Activist raise alarm over curb of freedom of speech in Hong Kong
May 24, 2022
Oslo [Norway], May 24 : A prominent Hong Kong activist has raised alarm over the curb of free speech in Hong Kong at the Oslo Freedom Forum (OFF).
Speaking at the Oslo forum, Glacier Kwong said Chinese authorities are using Twitter and other social media apps as a tool to attack those expressing views against China and project activists from Hong Kong as hooligans.
Kwong, a political activist from Hong Kong, made these remarks while participating in a discussion on "Tactics of New Authoritarianism" at OFF, a global gathering of human rights and pro-democracy activists united in standing up to tyranny.

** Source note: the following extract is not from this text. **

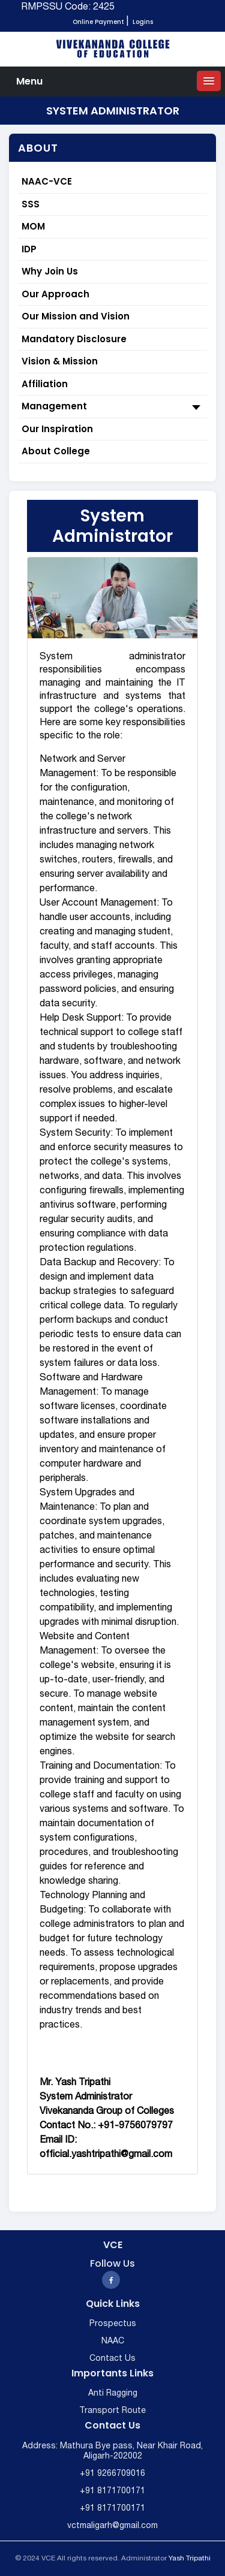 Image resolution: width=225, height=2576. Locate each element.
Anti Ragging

Answering the question of how activists access the internet in Hong Kong and circumvent the risks posed by the authorities, Kwong said things started to change after 2019 and people started to educate themselves using technology.
"The Hong Kong government is threatening to ban Telegram. Not sure if they can. But if they ban VPNs like they did in China then I'm not sure people would know how to access them if they're not on the App Store. Need resources to educate the public," said Kwong.
She said China is using and encouraging its citizens as a tool to troll those expressing anti-China views and tweets. "China is criminalising the activities of Hong Kong activists both in Hong Kong, mainland China and abroad," he added.
China, one of the world's most repressive autocratic regimes, uses its legislative arsenal to confine its population and cut it off from the rest of the world, especially the population of Hong Kong (148th), which has plummeted in the Index, according to Reporters Without Borders (RSF).
Once a bastion of press freedom, the Hong Kong Special Administrative Region of the People's Republic of China has seen an unprecedented setback since 2020 when Beijing adopted a National Security Law aimed at silencing independent voices.
Hong Kong's Basic Law enshrines "freedom of speech, of the press and of publication". The National Security Law, however, serves as a pretext to gag independent voices in the name of the fight against "terrorism", "secession", "subversion", and "collusion with foreign forces". Due to its ambiguous phrasing, the law looks like it could apply to any journalist covering Hong Kong, regardless of their location.